14 Code Model below How to Ensure the Consistency of Domain Models and Code Models #

Hello, I’m Ou Chuangxin.

In [Lesson 12], we learned how to construct a domain model using event storming. During the process of building the domain model, we extract various domain objects, such as aggregates, entities, commands, and domain events. Then, in [Lesson 13], we established a standard microservice code model based on the DDD layered architecture, defining the layers and directory structure for code objects.

However, completing the design and implementation of microservices requires one more step, which is the focus of today’s topic - mapping domain objects to the microservice code model. Why is this step so important?

DDD emphasizes building the domain model before designing microservices in order to ensure the unity of the domain model and microservices. Therefore, we cannot discuss the design and implementation of microservices without considering the domain model. However, when building the domain model, we usually take a business perspective, and some domain objects are even expressed in business language. Therefore, we need to use the domain model as input for designing and transforming domain objects, establishing a mapping relationship between domain objects and code objects.

Next, we will discuss this topic in detail.

Organizing Domain Objects #

After completing the microservice decomposition, the boundaries of the domain model and the domain objects are basically determined.

Our first important task is to organize the various domain objects generated during the event storming process, such as aggregates, entities, commands, and domain events, and record these domain objects and business behaviors in the table below.

As you can see, this table includes four dimensions: domain model, aggregate, domain object, and domain type. A domain model may contain multiple aggregates, an aggregate may contain multiple domain objects, and each domain object has its own domain type. The domain type primarily identifies the properties of the domain object, such as aggregate root, entity, command, and domain event types.

From Domain Model to Microservice Design #

To implement microservices based on the domain model, further design and analysis are required. The domain objects extracted from event storming need to undergo user story or domain story analysis, as well as microservice design, in order to be used for microservice system development.

This process is more in-depth and detailed than event storming. The main focus is as follows:

1. Analyze the services within the microservice.
2. Determine the layers that the services belong to.
3. Identify the services and orchestrations that compose the application services.
4. Define the business logic of the entities that are part of the domain services.
5. Define the attributes and methods of the entities that adopt the rich model.
6. Identify the value objects.
7. Determine which entity is the aggregate root.

Finally, the dependencies between all domain objects and their corresponding code objects will be mapped out. Design of the package and code directory for each domain object will also be defined.

The recommended roles for participating in this design process are: DDD experts, architects, designers, and development managers.

Domain Objects in the Domain Layer #

At the end of the event storming, the domain model aggregation generally consists of aggregates, entities, commands, and domain events. After completing the story analysis and microservice design, the microservice aggregation typically includes aggregates, aggregate roots, entities, value objects, domain events, domain services, and repositories.
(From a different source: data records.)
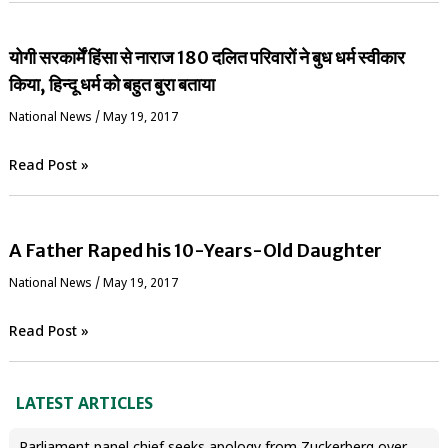
योगी सरकार्में हिंसा से नाराज 180 दलित परिवारों ने बुध धर्म स्वीकार
किया, हिन्दू धर्म को बहुत बुरा बताया
National News
/
May 19, 2017
Read Post »
A Father Raped his 10-Years-Old Daughter
National News
/
May 19, 2017
Read Post »
LATEST ARTICLES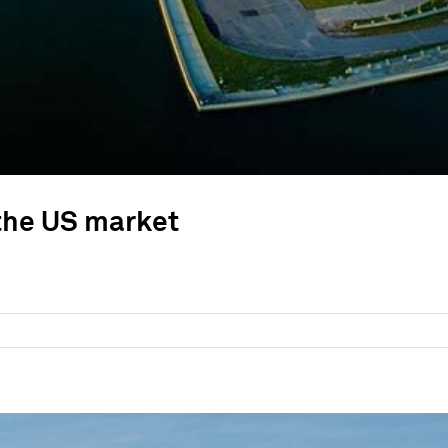
 the US market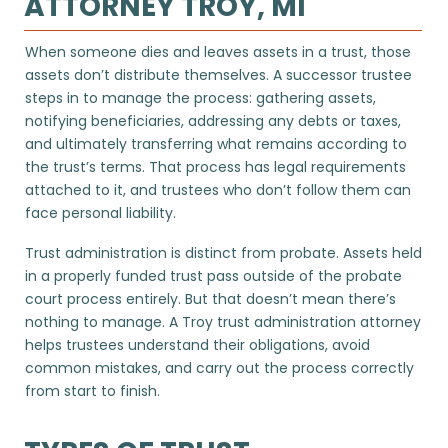
ATTORNEY TROY, MI
When someone dies and leaves assets in a trust, those
assets don’t distribute themselves. A successor trustee
steps in to manage the process: gathering assets,
notifying beneficiaries, addressing any debts or taxes,
and ultimately transferring what remains according to
the trust’s terms. That process has legal requirements
attached to it, and trustees who don’t follow them can
face personal liability.
Trust administration is distinct from probate. Assets held
in a properly funded trust pass outside of the probate
court process entirely. But that doesn’t mean there’s
nothing to manage. A Troy trust administration attorney
helps trustees understand their obligations, avoid
common mistakes, and carry out the process correctly
from start to finish.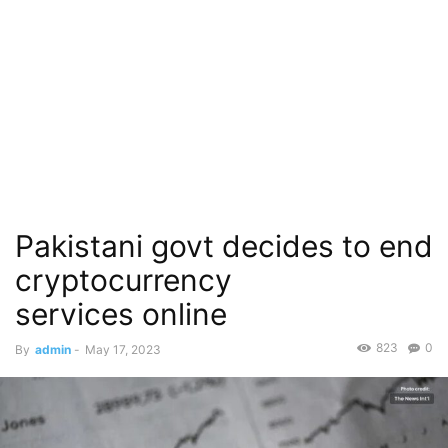
Pakistani govt decides to end
cryptocurrency
services online
823
0
By
admin
-
May 17, 2023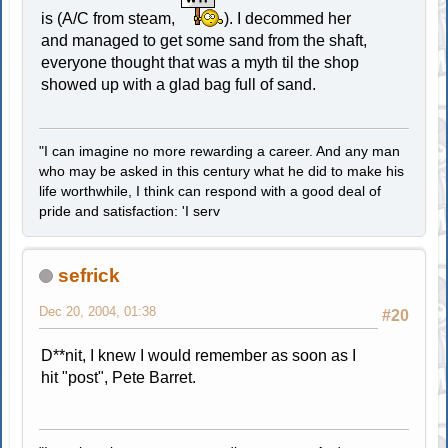
is (A/C from steam,
). I decommed her
and managed to get some sand from the shaft,
everyone thought that was a myth til the shop
showed up with a glad bag full of sand.
"I can imagine no more rewarding a career. And any man
who may be asked in this century what he did to make his
life worthwhile, I think can respond with a good deal of
pride and satisfaction: 'I serv
sefrick
Dec 20, 2004, 01:38
#20
D**nit, I knew I would remember as soon as I
hit "post", Pete Barret.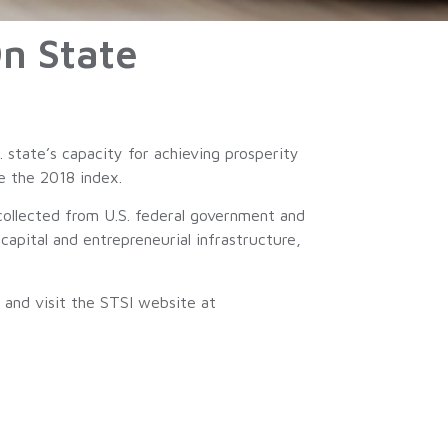
n State
 state’s capacity for achieving prosperity
ce the 2018 index.
collected from U.S. federal government and
capital and entrepreneurial infrastructure,
and visit the STSI website at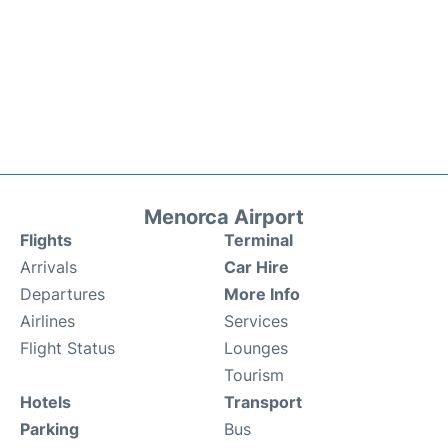
Menorca Airport
Flights
Terminal
Arrivals
Car Hire
Departures
More Info
Airlines
Services
Flight Status
Lounges
Tourism
Hotels
Transport
Parking
Bus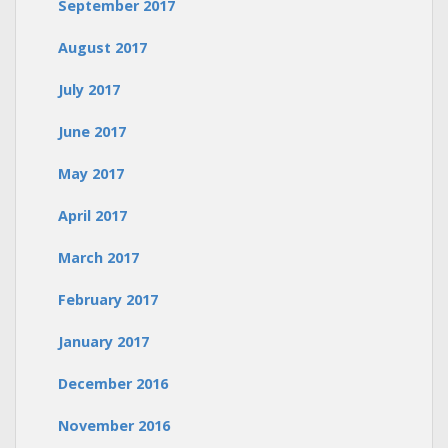
September 2017
August 2017
July 2017
June 2017
May 2017
April 2017
March 2017
February 2017
January 2017
December 2016
November 2016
Let’s take a look at how these domain objects are derived.

1. Design Entities

In most cases, the business entities in the domain model correspond one-to-one with the database entities in the microservice. However, for certain domain model entities, they may be designed as multiple data entities or some of their attributes may be designed as value objects in the microservice design.

When analyzing personal customers, we also need entities such as addresses, telephone numbers, and bank accounts, which are referenced by the aggregate root. It is not easy to discover these entities during domain modeling, so they need to be identified and designed in the microservice design process.
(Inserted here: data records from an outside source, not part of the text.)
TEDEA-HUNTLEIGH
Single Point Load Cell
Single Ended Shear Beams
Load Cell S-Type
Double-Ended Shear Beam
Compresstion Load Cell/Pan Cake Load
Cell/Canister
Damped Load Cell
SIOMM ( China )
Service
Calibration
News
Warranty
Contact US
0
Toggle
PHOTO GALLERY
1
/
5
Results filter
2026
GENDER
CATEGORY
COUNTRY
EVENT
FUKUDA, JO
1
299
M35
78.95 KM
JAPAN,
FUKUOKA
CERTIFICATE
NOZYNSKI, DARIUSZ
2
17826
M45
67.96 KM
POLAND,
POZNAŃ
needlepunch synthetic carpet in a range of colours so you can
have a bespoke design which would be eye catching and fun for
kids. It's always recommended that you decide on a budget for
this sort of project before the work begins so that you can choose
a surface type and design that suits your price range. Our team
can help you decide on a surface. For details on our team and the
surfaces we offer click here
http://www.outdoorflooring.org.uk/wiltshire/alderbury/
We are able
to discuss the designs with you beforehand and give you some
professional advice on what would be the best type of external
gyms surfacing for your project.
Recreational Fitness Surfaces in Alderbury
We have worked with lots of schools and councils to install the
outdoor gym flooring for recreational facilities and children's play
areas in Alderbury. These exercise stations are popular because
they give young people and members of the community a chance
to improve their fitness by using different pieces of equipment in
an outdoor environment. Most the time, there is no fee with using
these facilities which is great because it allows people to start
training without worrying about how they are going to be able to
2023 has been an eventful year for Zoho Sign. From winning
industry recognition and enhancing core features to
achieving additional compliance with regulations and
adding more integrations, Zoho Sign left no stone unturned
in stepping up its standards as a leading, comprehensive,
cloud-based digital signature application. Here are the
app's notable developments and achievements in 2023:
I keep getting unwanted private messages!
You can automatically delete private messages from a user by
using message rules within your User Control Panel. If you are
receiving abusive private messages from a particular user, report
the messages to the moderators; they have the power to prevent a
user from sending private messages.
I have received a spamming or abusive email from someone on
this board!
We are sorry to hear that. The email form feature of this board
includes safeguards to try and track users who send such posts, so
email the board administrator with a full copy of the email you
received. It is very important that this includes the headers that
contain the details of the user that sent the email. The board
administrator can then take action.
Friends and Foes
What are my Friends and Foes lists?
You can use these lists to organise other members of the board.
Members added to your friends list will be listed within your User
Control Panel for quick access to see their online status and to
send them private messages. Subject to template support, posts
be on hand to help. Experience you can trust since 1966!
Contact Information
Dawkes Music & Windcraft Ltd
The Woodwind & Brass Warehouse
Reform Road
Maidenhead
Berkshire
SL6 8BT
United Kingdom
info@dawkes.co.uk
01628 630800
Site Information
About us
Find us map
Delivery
In a layered architecture, entities adopt the rich model by implementing all of the entity’s business logic within the entity class. These different entities have their own methods and behaviors. For example, the address entity has methods for adding and modifying addresses, and the bank account entity has methods for adding and modifying bank accounts.

Entity classes are placed in the “Entity” directory of the domain layer.

2. Identify Aggregate Roots

Aggregate roots come from the domain model. In the personal customer aggregate, the personal customer entity serves as the aggregate root, responsible for managing the lifecycle of addresses, telephone numbers, and bank accounts. Through the factory and repository patterns, the personal customer aggregate implements the initialization and persistence of entities and value objects within the aggregate.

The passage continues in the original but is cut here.